As a kid born at the start of the Clinton administration, I devoured Pokémon Red, Blue, and Yellow, and then proceeded to make my mom buy anything related to the original 151. That, of course, included the Pokémon trading card game, which launched in the States in 1998. I collected hundreds of pieces of holographic cardboard featuring iconic art of series staples like Mewtwo, Venusaur, and Charizard that could have probably paid my rent today if I hadn’t thrown them away in a college-age stupor. But collecting was my only goal because none of the kids around me wanted to play and learn the actual game.

All of that changed during one fateful trip to Blockbuster when my eyes caught a glimpse of an unusual title: the GameBoy Color’s Pokémon Trading Card Game, released 25 years ago on December 18, 1998. The only other Poké spinoff at the time was Pokémon Pinball which was always rented out to some other lucky kid. So I rented the virtual TCG and began a lifelong addiction to trading card games like Hearthstone and Marvel Snap which dries my wallet to this very day.

The TCG Gameboy title was truly a marvel at the time, collecting the first three sets of the physical card game and boiling down its rules incredibly well. Players create a deck of 60 cards consisting of items, energy, and, of course, pocket monsters. Your goal is to be the very best player and earn legendary cards by defeating eight gyms based on different types like fighting, psychic, and water. As you defeat other players, you’ll earn new cards allowing you to augment your deck and constantly get stronger.
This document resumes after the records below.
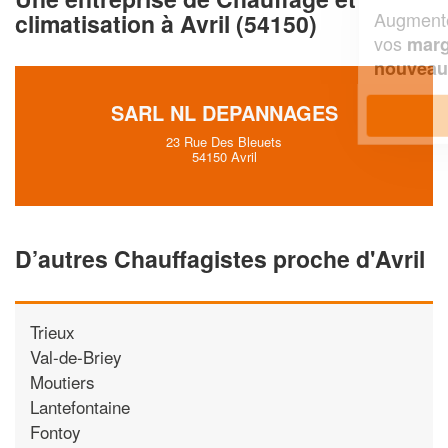
Augmentez votre
et
chiffre d'affaires
climatisation à Avril (54150)
vos
tout en gagnant de
marges
!
nouveaux clients
SARL NL DEPANNAGES
En savoir plus
23 Rue Des Bleuets
54150 Avril
D’autres Chauffagistes proche d'Avril
Trieux
Val-de-Briey
Moutiers
Lantefontaine
Fontoy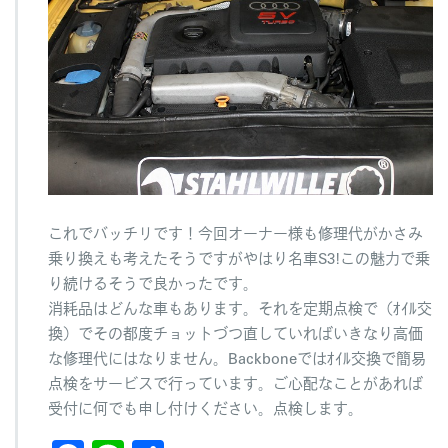
これでバッチリです！今回オーナー様も修理代がかさみ
乗り換えも考えたそうですがやはり名車S3!この魅力で乗
り続けるそうで良かったです。
消耗品はどんな車もあります。それを定期点検で（ｵｲﾙ交
換）でその都度チョットづつ直していればいきなり高価
な修理代にはなりません。Backboneではｵｲﾙ交換で簡易
点検をサービスで行っています。ご心配なことがあれば
受付に何でも申し付けください。点検します。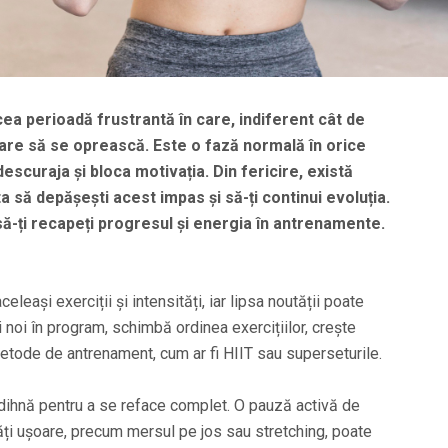
a perioadă frustrantă în care, indiferent cât de
pare să se oprească. Este o fază normală în orice
scuraja și bloca motivația. Din fericire, există
ta să depășești acest impas și să-ți continui evoluția.
 să-ți recapeți progresul și energia în antrenamente.
leași exerciții și intensități, iar lipsa noutății poate
i noi în program, schimbă ordinea exercițiilor, crește
etode de antrenament, cum ar fi HIIT sau superseturile.
odihnă pentru a se reface complet. O pauză activă de
ități ușoare, precum mersul pe jos sau stretching, poate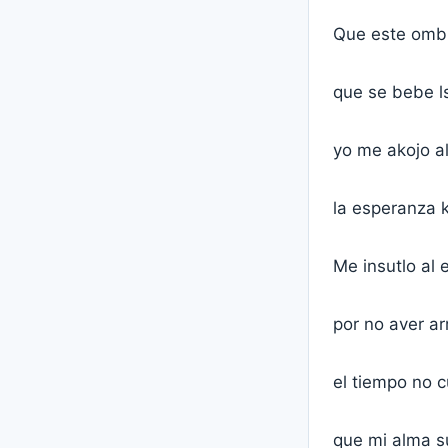
Que este ombr
que se bebe ls
yo me akojo al
la esperanza k
Me insutlo al 
por no aver ar
el tiempo no c
que mi alma su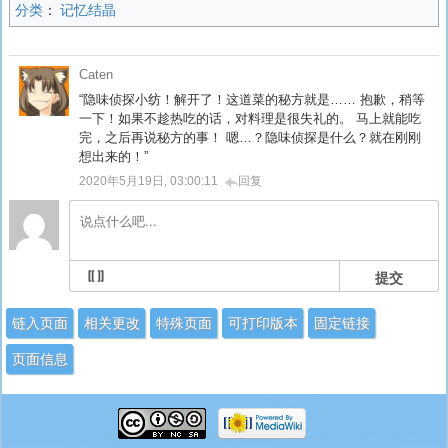
分类
：
记忆结晶
Caten
“隐味侦探小纺！解开了！这道菜的秘方就是…… 抱歉，稍等
一下！如果不趁热吃的话，对料理是很失礼的。 马上就能吃
完，之后再说秘方的事！ 嗯…？隐味侦探是什么？就在刚刚
想出来的！”
2020年5月19日, 03:00:11
回复
提交
链入页面
相关更改
特殊页面
可打印版本
固定链接
页面信息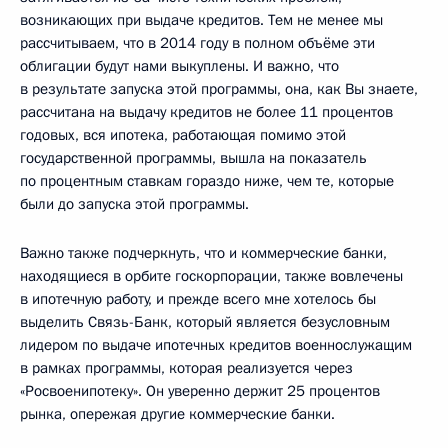
возникающих при выдаче кредитов. Тем не менее мы
рассчитываем, что в 2014 году в полном объёме эти
облигации будут нами выкуплены. И важно, что
в результате запуска этой программы, она, как Вы знаете,
рассчитана на выдачу кредитов не более 11 процентов
годовых, вся ипотека, работающая помимо этой
государственной программы, вышла на показатель
по процентным ставкам гораздо ниже, чем те, которые
были до запуска этой программы.
Важно также подчеркнуть, что и коммерческие банки,
находящиеся в орбите госкорпорации, также вовлечены
в ипотечную работу, и прежде всего мне хотелось бы
выделить Связь-Банк, который является безусловным
лидером по выдаче ипотечных кредитов военнослужащим
в рамках программы, которая реализуется через
«Росвоенипотеку». Он уверенно держит 25 процентов
рынка, опережая другие коммерческие банки.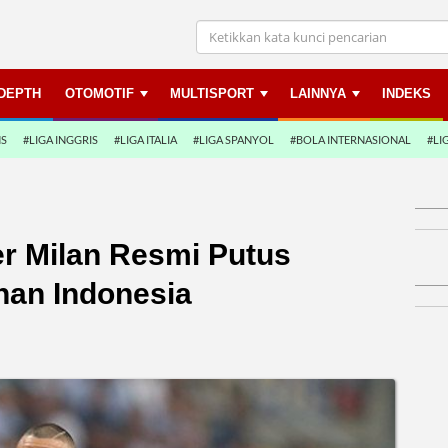
NDEPTH
OTOMOTIF
MULTISPORT
LAINNYA
INDEKS
NS
#LIGA INGGRIS
#LIGA ITALIA
#LIGA SPANYOL
#BOLA INTERNASIONAL
#LI
ter Milan Resmi Putus
nan Indonesia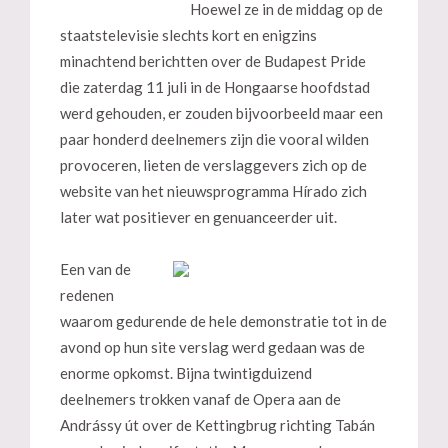
Hoewel ze in de middag op de
staatstelevisie slechts kort en enigzins
minachtend berichtten over de Budapest Pride
die zaterdag 11 juli in de Hongaarse hoofdstad
werd gehouden, er zouden bijvoorbeeld maar een
paar honderd deelnemers zijn die vooral wilden
provoceren, lieten de verslaggevers zich op de
website van het nieuwsprogramma Hírado zich
later wat positiever en genuanceerder uit.
Een van de
redenen
waarom gedurende de hele demonstratie tot in de
avond op hun site verslag werd gedaan was de
enorme opkomst. Bijna twintigduizend
deelnemers trokken vanaf de Opera aan de
Andrássy út over de Kettingbrug richting Tabán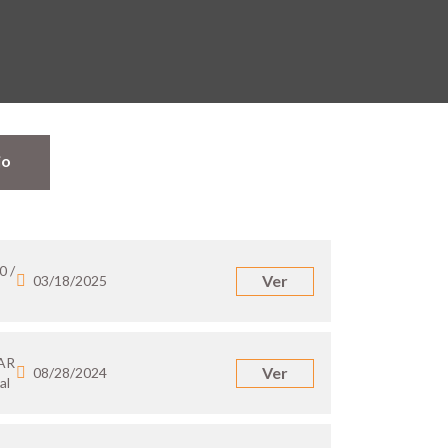
jo
0 /
Ver
03/18/2025
 AR
Ver
08/28/2024
al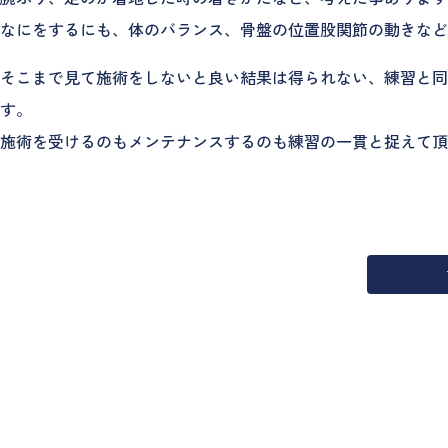
なにをするにも、体のバランス、骨盤の位置股関節の動きなど
そこまで見て施術をしないと良い結果は得られない、練習と
す。
施術を受けるのもメンテナンスするのも練習の一貫と捉えて頂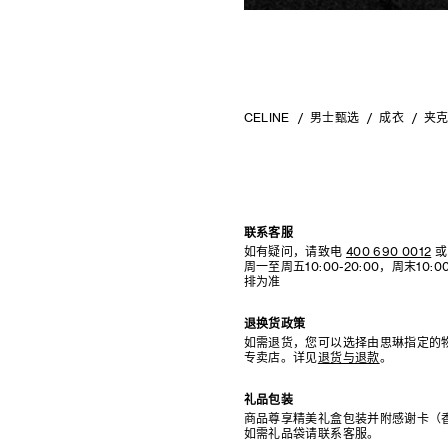
CELINE
男士甄选
成衣
夹
联系客服
如有疑问，请致电
400 690 0012
或
周一至周五10:00-20:00，周末10
排为准
退换货政策
如需退货，您可以选择由思琳指定的
专卖店。详见
退货与退款
。
礼品包装
商品尊享精美礼盒包装并附感谢卡（
如需礼品袋请联系客服。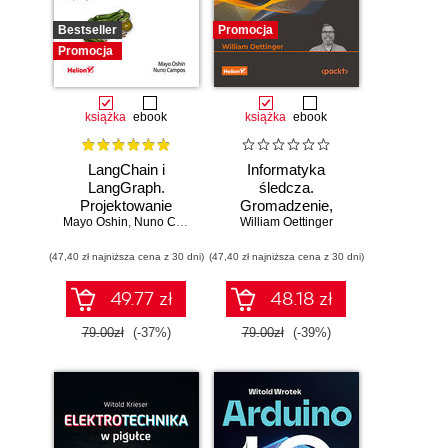
Bestseller
Promocja
Promocja
książka
ebook
książka
ebook
LangChain i
Informatyka
LangGraph.
śledcza.
Projektowanie
Gromadzenie,
Mayo Oshin
aplikacji opartych
,
Nuno Campos
William Oettinger
analiza i
na dużych
zabezpieczanie
(47,40 zł najniższa cena z 30 dni)
modelach
(47,40 zł najniższa cena z 30 dni)
dowodów
językowych w
elektronicznych dla
praktyce
początkujących.
49.77 zł
48.18 zł
Wydanie II
79.00zł
(-37%)
79.00zł
(-39%)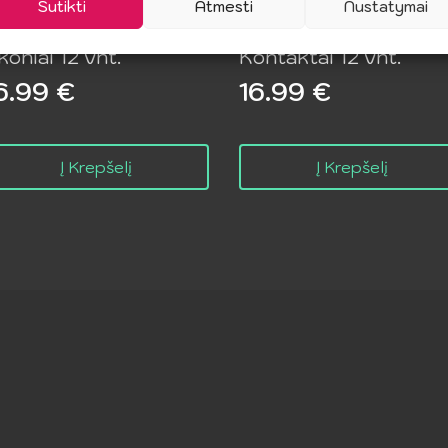
Sutikti
Atmesti
Nustatymai
UREX – Vaisių
DUREX – Jautrūs
koniai 12 vnt.
Kontaktai 12 vnt.
6.99
€
16.99
€
Į Krepšelį
Į Krepšelį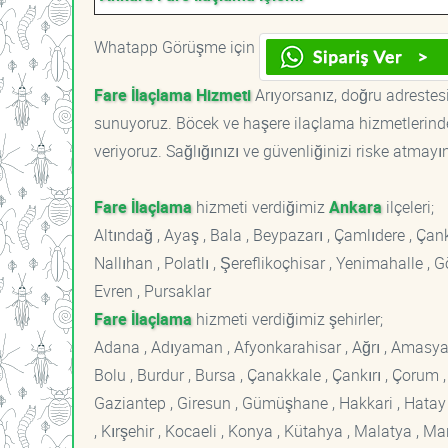
Whatapp Görüşme için
Fare İlaçlama Hizmeti
Arıyorsanız, doğru adrestesi
sunuyoruz. Böcek ve haşere ilaçlama hizmetlerinde
veriyoruz. Sağlığınızı ve güvenliğinizi riske atmayı
Fare İlaçlama
hizmeti verdiğimiz
Ankara
ilçeleri;
Altındağ , Ayaş , Bala , Beypazarı , Çamlıdere , Ç
Nallıhan , Polatlı , Şereflikoçhisar , Yenimahalle ,
Evren , Pursaklar
Fare İlaçlama
hizmeti verdiğimiz şehirler;
Adana , Adıyaman , Afyonkarahisar , Ağrı , Amasya , An
Bolu , Burdur , Bursa , Çanakkale , Çankırı , Çorum , D
Gaziantep , Giresun , Gümüşhane , Hakkari , Hatay , I
, Kırşehir , Kocaeli , Konya , Kütahya , Malatya , 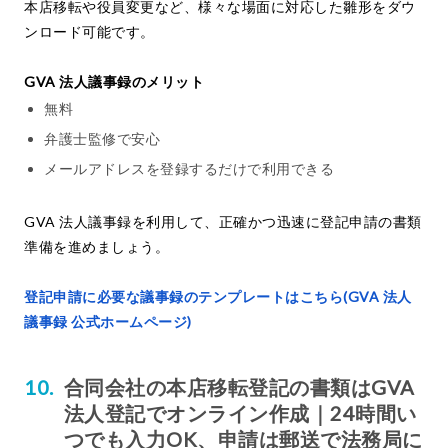
本店移転や役員変更など、様々な場面に対応した雛形をダウ
ンロード可能です。
GVA 法人議事録のメリット
無料
弁護士監修で安心
メールアドレスを登録するだけで利用できる
GVA 法人議事録を利用して、正確かつ迅速に登記申請の書類
準備を進めましょう。
登記申請に必要な議事録のテンプレートはこちら(GVA 法人
議事録 公式ホームページ)
合同会社の本店移転登記の書類はGVA
法人登記でオンライン作成｜24時間い
つでも入力OK、申請は郵送で法務局に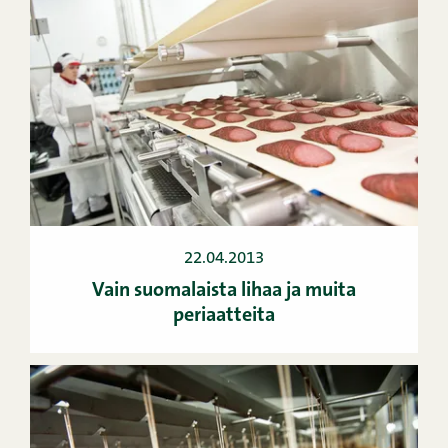
22.04.2013
Vain suomalaista lihaa ja muita
periaatteita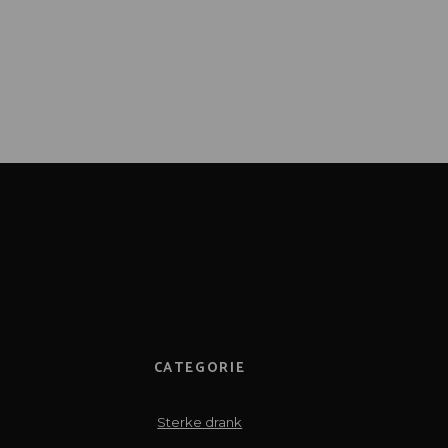
CATEGORIE
Sterke drank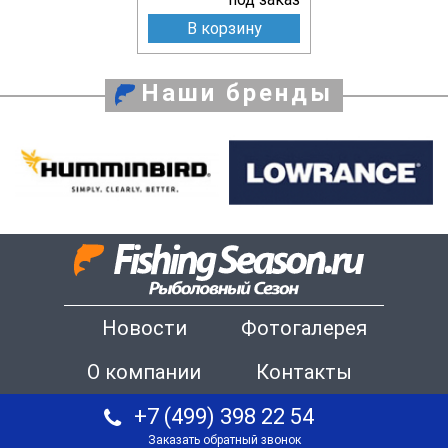
В корзину
Наши бренды
Новости
Фотогалерея
О компании
Контакты
+7 (499) 398 22 54
Заказать обратный звонок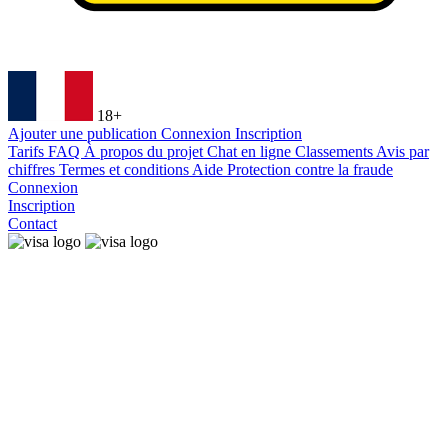
18+
Ajouter une publication
Connexion
Inscription
Tarifs
FAQ
À propos du projet
Chat en ligne
Classements
Avis par
chiffres
Termes et conditions
Aide
Protection contre la fraude
Connexion
Inscription
Contact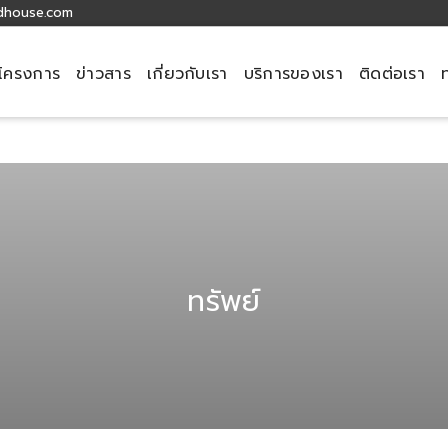
dhouse.com
โครงการ
ข่าวสาร
เกี่ยวกับเรา
บริการของเรา
ติดต่อเรา
header
ทรัพย์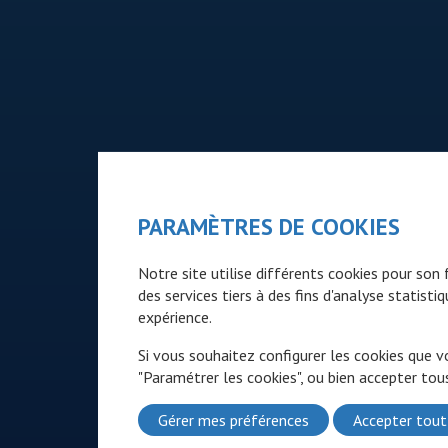
PARAMÈTRES DE COOKIES
Notre site utilise différents cookies pour so
des services tiers à des fins d'analyse statist
expérience.
Si vous souhaitez configurer les cookies que v
"Paramétrer les cookies", ou bien accepter tous
Gérer mes préférences
Accepter tout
On the Gameboy, you could take the time to learn how these cards work and what decks were the best to play. The hordes of NPCs you need to beat also put up a fight, making some of the matches with later enemies an actual struggle. I would lose constantly, forcing me to experiment and come up with new strategies to progress and get more cards. It’s a gameplay loop that is still endearing decades after its initial release.

The classic box still burned into my mind.

Nintendo

Modern online trading card games are nearly always an online service, constantly updating with new mechanics to learn and cards to buy. Having a set amount of virtual cardboard to mess around with that doesn’t cost real-world money is honestly something I wish we’d have more of, but then the corporate pika-overlords couldn’t keep farming for cash.

Getting your hands on the Pokémon Trading Card Game has never been easier. In August, the Gameboy game was added as part of the Nintendo Switch Online Service, alongside another oldie that still holds up, Pokémon Stadium 2. You don’t even need a Link Cable to play with your friends now that it’s all done through the web.

All you need to play is a subscription and the Gameboy app on your Switch to immediately get thrown back to a time when the pocket monster was just starting to boil up.